Почему человека тянет в места его детства? Каков глубинный смысл встречи с детским садом, куда ходила, или посещение школы, где я, если по-честному, считалась круглой троечницей и совсем не хотела учиться?

А зачем так необходимо встретить хотя бы одну учительницу из моего детства?

Думаю, что ответы на эти непростые вопросы не такие уж однозначные.

Не стану философствовать обо всех людях, поделюсь лишь своим пониманием данного феномена. Лично меня, Елену Лешукову (Штайнер), тянет в места моего детства только потому, что я хочу ещё раз окунуться в атмосферу ярких, волнующих, незабываемых ощущений, в то время, когда все мои друзья и одноклассники были рядом!
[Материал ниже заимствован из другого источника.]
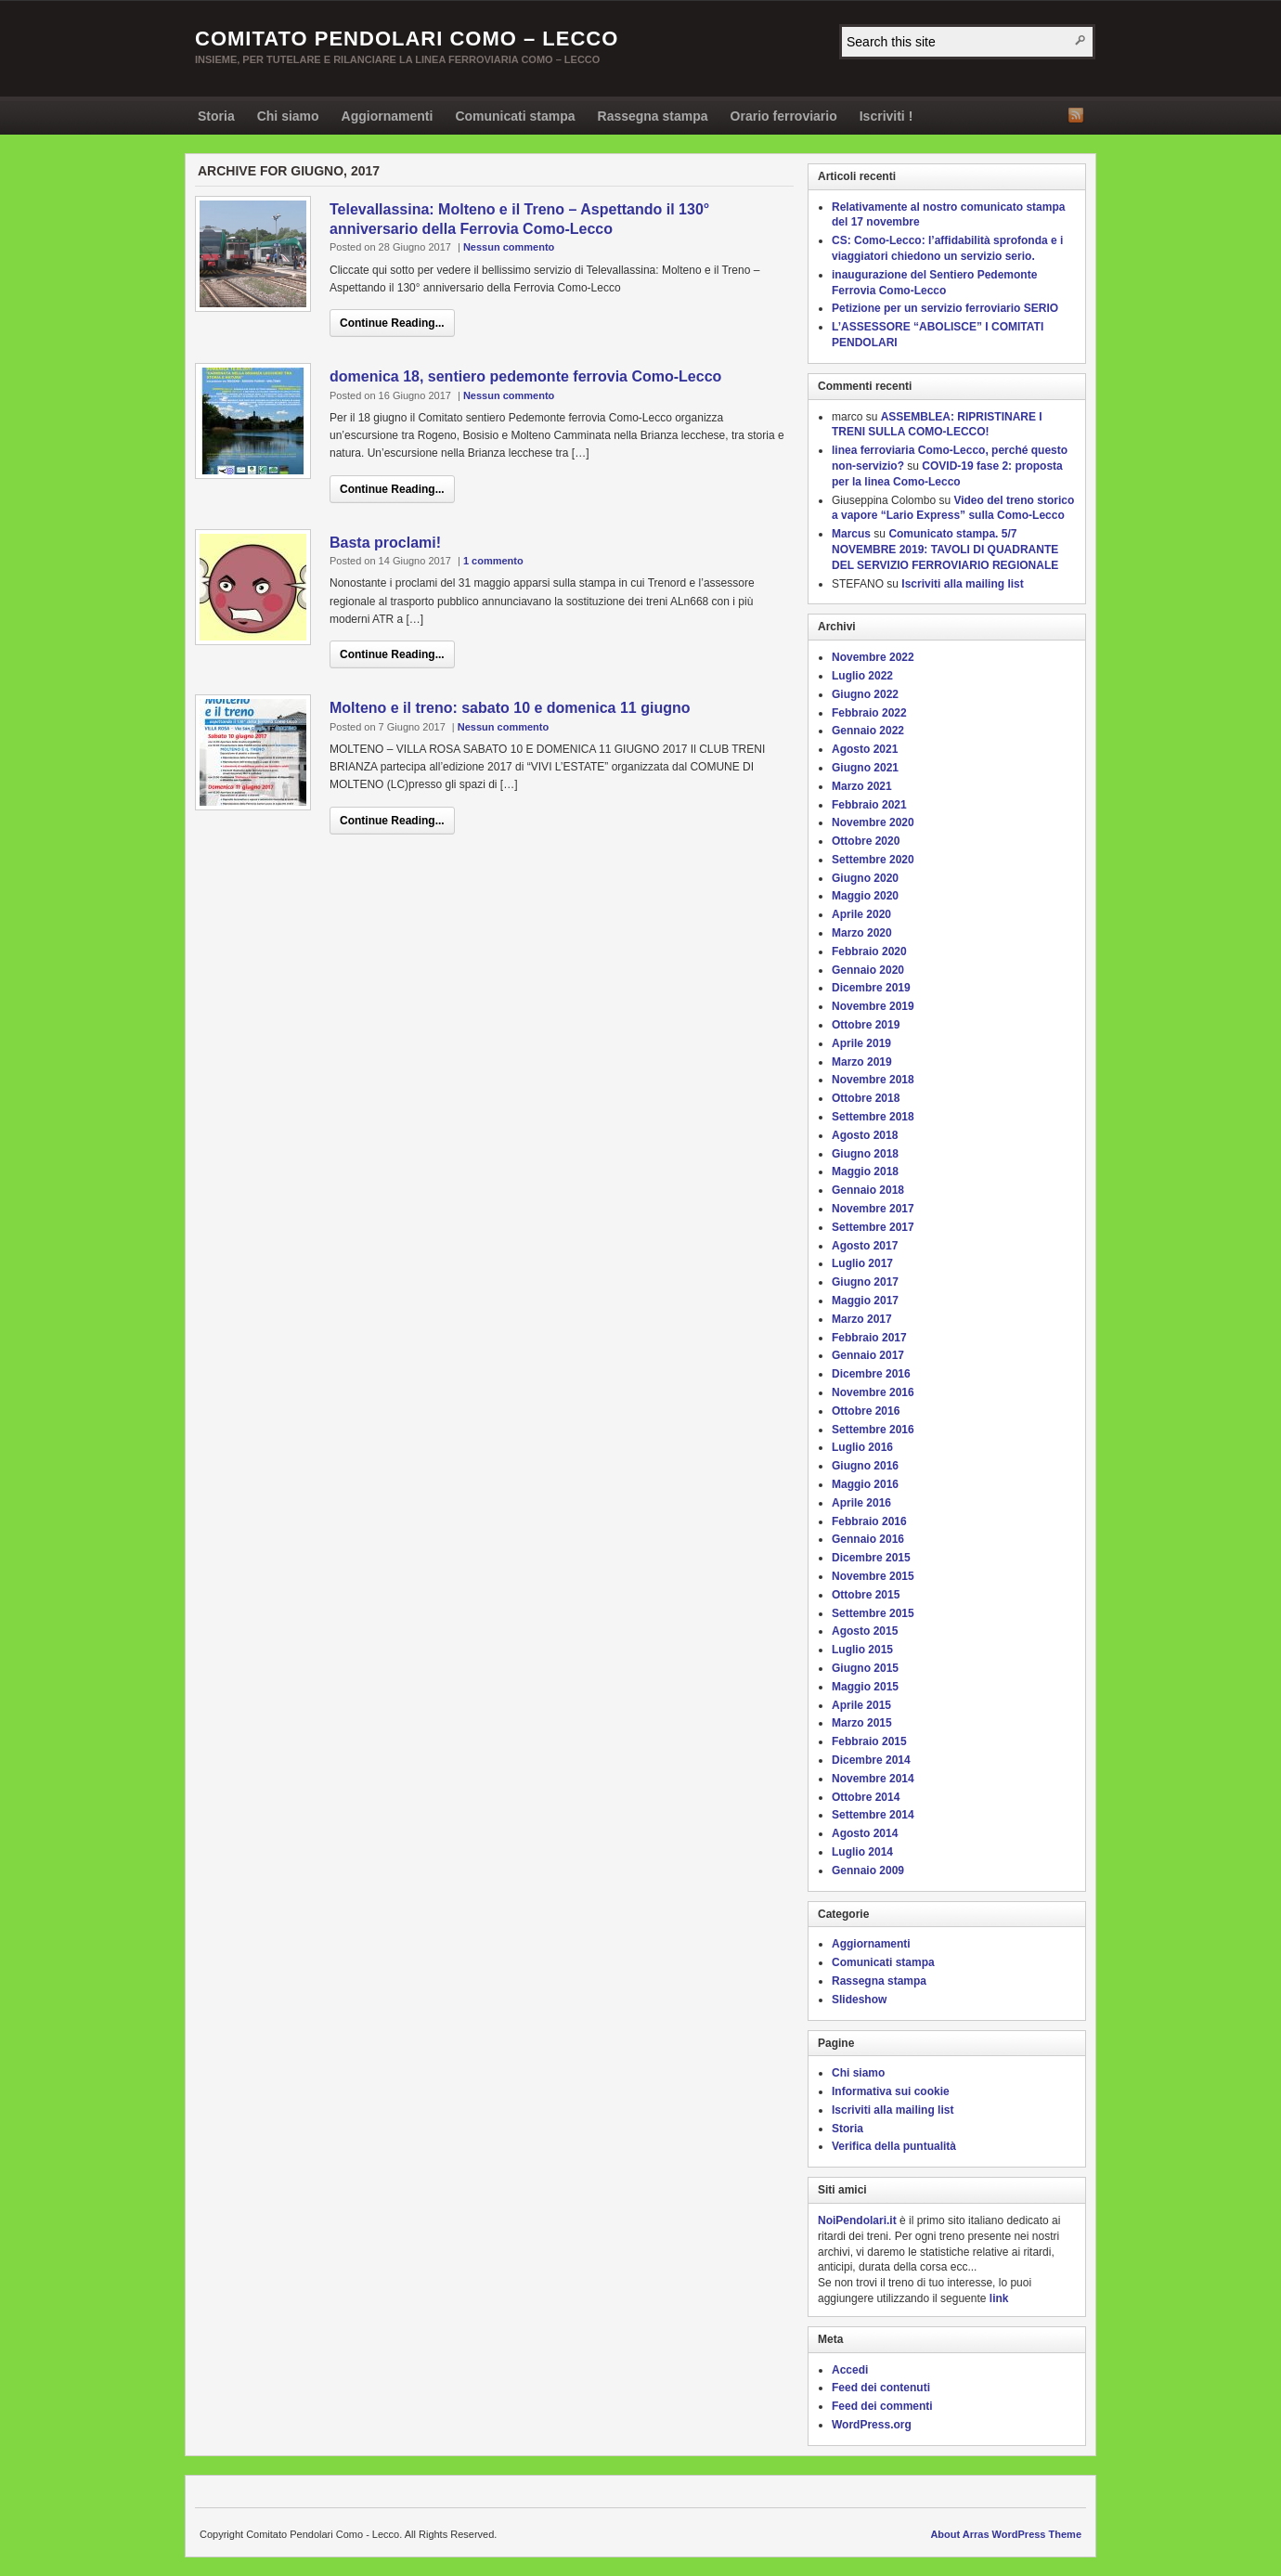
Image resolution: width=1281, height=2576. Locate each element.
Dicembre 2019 (871, 987)
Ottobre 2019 (865, 1024)
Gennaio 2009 (868, 1870)
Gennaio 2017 (868, 1355)
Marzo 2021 (862, 786)
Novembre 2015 (873, 1576)
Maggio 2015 (865, 1686)
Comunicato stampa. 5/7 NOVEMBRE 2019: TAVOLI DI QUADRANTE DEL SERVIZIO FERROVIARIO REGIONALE (945, 549)
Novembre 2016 (873, 1392)
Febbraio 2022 (869, 712)
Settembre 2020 (873, 859)
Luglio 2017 (862, 1263)
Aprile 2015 (861, 1705)
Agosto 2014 (865, 1833)
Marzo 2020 (862, 932)
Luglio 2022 (862, 675)
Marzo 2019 (862, 1061)
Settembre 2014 (873, 1814)
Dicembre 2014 (871, 1760)
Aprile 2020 (861, 914)
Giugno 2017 (865, 1281)
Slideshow (859, 1999)
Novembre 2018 (873, 1079)
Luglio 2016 (862, 1447)
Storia (216, 116)
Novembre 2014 (873, 1778)
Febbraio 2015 (869, 1741)
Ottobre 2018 (865, 1098)
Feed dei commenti (882, 2406)
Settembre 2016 (873, 1429)
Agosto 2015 (865, 1631)
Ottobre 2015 (865, 1594)
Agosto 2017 (865, 1245)
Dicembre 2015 (871, 1557)
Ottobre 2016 (865, 1411)
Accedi (850, 2369)
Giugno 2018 (865, 1153)
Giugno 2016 (865, 1465)
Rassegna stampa (653, 116)
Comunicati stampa (515, 116)
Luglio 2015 (862, 1649)
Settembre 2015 (873, 1613)
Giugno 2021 (865, 767)
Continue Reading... (392, 323)
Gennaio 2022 (868, 730)
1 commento (493, 560)
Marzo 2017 (862, 1319)
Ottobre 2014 (865, 1797)
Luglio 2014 (862, 1851)
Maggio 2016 (865, 1484)
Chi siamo (288, 116)
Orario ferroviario (784, 116)
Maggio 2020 (865, 895)
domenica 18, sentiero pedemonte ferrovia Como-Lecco (525, 376)
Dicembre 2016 (871, 1373)
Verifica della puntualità (894, 2146)
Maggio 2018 (865, 1171)
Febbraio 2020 (869, 951)
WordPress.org (872, 2424)
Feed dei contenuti (881, 2387)
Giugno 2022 (865, 694)
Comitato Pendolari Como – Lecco (406, 38)
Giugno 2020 (865, 878)
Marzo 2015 (862, 1722)
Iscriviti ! (886, 116)
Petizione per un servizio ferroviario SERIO (945, 308)
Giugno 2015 (865, 1668)
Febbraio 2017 (869, 1337)
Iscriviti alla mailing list (962, 583)
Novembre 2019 (873, 1006)
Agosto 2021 (865, 749)
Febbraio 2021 (869, 804)
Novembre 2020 (873, 822)
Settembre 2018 (873, 1116)
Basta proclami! (385, 542)
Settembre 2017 (873, 1227)
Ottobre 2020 (865, 841)
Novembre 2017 (873, 1208)
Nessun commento (508, 246)
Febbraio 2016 (869, 1521)
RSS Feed (1076, 115)
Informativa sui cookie (891, 2091)
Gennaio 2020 (868, 970)
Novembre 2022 (873, 657)
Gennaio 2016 (868, 1539)
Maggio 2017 (865, 1300)
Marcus (851, 533)
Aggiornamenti (387, 116)
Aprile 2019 (861, 1043)
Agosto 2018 (865, 1135)
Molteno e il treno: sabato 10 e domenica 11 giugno (510, 708)
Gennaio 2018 (868, 1190)
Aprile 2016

Конечно, в каждом возрасте свои яркие впечатления и положительные моменты, но то, что я переживала в детстве, кажется самым запоминающимся и важным.

Быть может, именно по этой причине я смутно помню время, когда мне исполнилось 25—30 лет, но детство помню отчётливо.

Параграф 5. Школа номер один

Что касается школьных лет, то шестой, седьмой, восьмой классы вспоминаю смутно, а вот девятый и особенно десятый стоят перед глазами, как будто всё происходило вчера…

Тут я немного соврала, поскольку и восьмой класс помню отчётливо, ведь в это время у меня случилась серьёзная травма, наложившая отрицательный отпечаток на всю мою жизнь.

Шагаем по улице Октябрьской в сторону школы, а дальше — дом, где я жила.

Что, если школы уже нет и моего пятиэтажного панельного дома тоже нет? Может статься, их снесли по старости? Возможно, на месте школы построили очередной никому не нужный роскошный банк для отмывания наворованных денег, или красивый торговый центр для наглых нуворишей и их тупых жёнушек?

Чего это я вдруг такая злая??

До школы ещё метров двести, волнующих, мучительных двести метров.

О! Ура! Она на прежнем месте, как новенькая, скорее всего, летом сделали капитальный ремонт. Придётся новым хозяевам жизни, ворюгам всех мастей, подождать ещё лет двадцать, чтобы заполучить выгодное место в центре города…


Первое сентября 1974-го года. Я топаю в первый класс в нарядном белом фартуке, с огромным букетом цветов. Мама крепко держит меня за руку, не давая убежать в новую школьную жизнь.

— Ну егоза! Лена, ты можешь идти спокойно? — говорит мама, но видно, она тоже волнуется.

Что меня ждёт в школе? Кто они, новые друзья — одноклассники? Как сложатся школьные годы? Кто она, первая учительница? Вопросы, вопросы, вопросы.


Мою первую учительницу звали Зоя Фёдоровна, она оказалась, стервой редкостной, антипедагогической личностью, делающей всё возможное, чтобы отбить всякое желание учиться, и не только у меня. Наверное, не следует так высказываться о своей первой учительнице, но таких «педагогов» на километр нельзя близко подпускать к школе, к воспитанию детей, особенно самых маленьких.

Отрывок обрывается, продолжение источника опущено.